What to work on - Where a record holds a picture, leave the picture out; otherwise repeat every record exactly.

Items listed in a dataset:
================
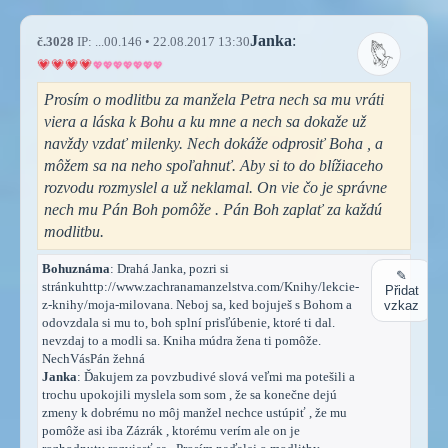
Janka
:
č.3028
IP: ...00.146 • 22.08.2017 13:30
Prosím o modlitbu za manžela Petra nech sa mu vráti
viera a láska k Bohu a ku mne a nech sa dokaže už
navždy vzdať milenky. Nech dokáže odprosiť Boha , a
môžem sa na neho spoľahnuť. Aby si to do blížiaceho
rozvodu rozmyslel a už neklamal. On vie čo je správne
nech mu Pán Boh pomôže . Pán Boh zaplať za každú
modlitbu.
Bohuznáma
: Drahá Janka, pozri si
✎
stránkuhttp://www.zachranamanzelstva.com/Knihy/lekcie-
Přidat
z-knihy/moja-milovana. Neboj sa, ked bojuješ s Bohom a
vzkaz
odovzdala si mu to, boh splní prisľúbenie, ktoré ti dal.
nevzdaj to a modli sa. Kniha múdra žena ti pomôže.
NechVásPán žehná
Janka
: Ďakujem za povzbudivé slová veľmi ma potešili a
trochu upokojili myslela som som , že sa konečne dejú
zmeny k dobrému no môj manžel nechce ustúpiť , že mu
pomôže asi iba Zázrák , ktorému verím ale on je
================
Response to the task -
Janka
:
č.3028
IP: ...00.146 • 22.08.2017 13:30
Prosím o modlitbu za manžela Petra nech sa mu vráti
viera a láska k Bohu a ku mne a nech sa dokaže už
navždy vzdať milenky. Nech dokáže odprosiť Boha , a
môžem sa na neho spoľahnuť. Aby si to do blížiaceho
rozvodu rozmyslel a už neklamal. On vie čo je správne
nech mu Pán Boh pomôže . Pán Boh zaplať za každú
modlitbu.
Bohuznáma
: Drahá Janka, pozri si
✎
stránkuhttp://www.zachranamanzelstva.com/Knihy/lekcie-
Přidat
z-knihy/moja-milovana. Neboj sa, ked bojuješ s Bohom a
vzkaz
odovzdala si mu to, boh splní prisľúbenie, ktoré ti dal.
nevzdaj to a modli sa. Kniha múdra žena ti pomôže.
NechVásPán žehná
Janka
: Ďakujem za povzbudivé slová veľmi ma potešili a
trochu upokojili myslela som som , že sa konečne dejú
zmeny k dobrému no môj manžel nechce ustúpiť , že mu
pomôže asi iba Zázrák , ktorému verím ale on je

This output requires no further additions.